WHAT IS BEING ASKED: Make an exact copy of every entry below, with the pictures left out.

[[ GIVEN INFORMATION, beginning ]]

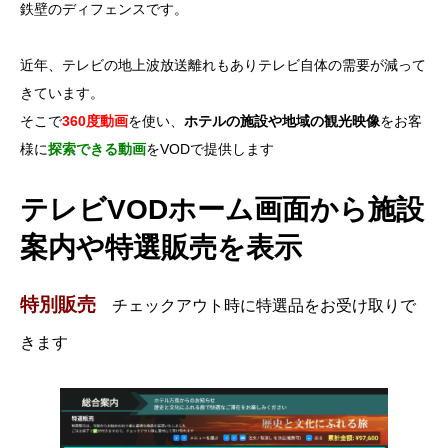
鉄壁のディフェンスです。
近年、テレビの地上波放送離れもありテレビ自体の需要が減って
きています。
そこで
360度動画
を使い、
ホテルの施設や地域の観光映像
をお客
様に
探索できる動画
をVODで提供します
テレビVODホーム画面から施設
案内や特選販売を表示
特別販売
チェックアウト時に特選品をお受け取りで
きます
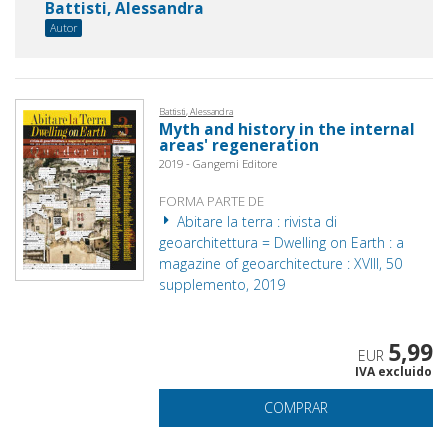
Battisti, Alessandra
Autor
Battisti, Alessandra
Myth and history in the internal
areas' regeneration
2019 - Gangemi Editore
FORMA PARTE DE
Abitare la terra : rivista di
geoarchitettura = Dwelling on Earth : a
magazine of geoarchitecture : XVIII, 50
supplemento, 2019
5,99
EUR
IVA excluido
COMPRAR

[[ GIVEN INFORMATION, end ]]

TASK ANSWER:
鉄壁のディフェンスです。
近年、テレビの地上波放送離れもありテレビ自体の需要が減って
きています。
そこで
360度動画
を使い、
ホテルの施設や地域の観光映像
をお客
様に
探索できる動画
をVODで提供します
テレビVODホーム画面から施設
案内や特選販売を表示
特別販売
チェックアウト時に特選品をお受け取りで
きます
Battisti, Alessandra
Autor
Battisti, Alessandra
Myth and history in the internal
areas' regeneration
2019 - Gangemi Editore
FORMA PARTE DE
Abitare la terra : rivista di
geoarchitettura = Dwelling on Earth : a
magazine of geoarchitecture : XVIII, 50
supplemento, 2019
5,99
EUR
IVA excluido
COMPRAR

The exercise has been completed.